> _Aim of the exercise_
Copy down every line of the data that follows exactly. Omit the pictures.

==== Data for the task

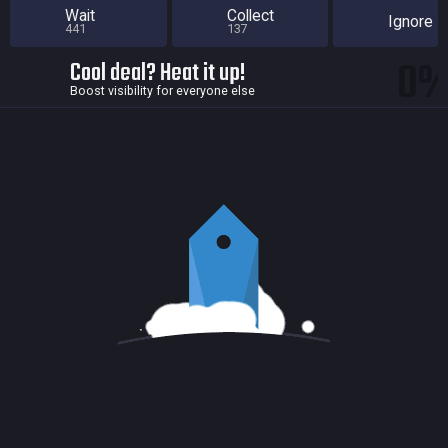
Wait
Collect
Ignore
441
137
0
Cool deal? Heat it up!
Boost visibility for everyone else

========

> _Solved exercise_
Wait
Collect
Ignore
441
137
0
Cool deal? Heat it up!
Boost visibility for everyone else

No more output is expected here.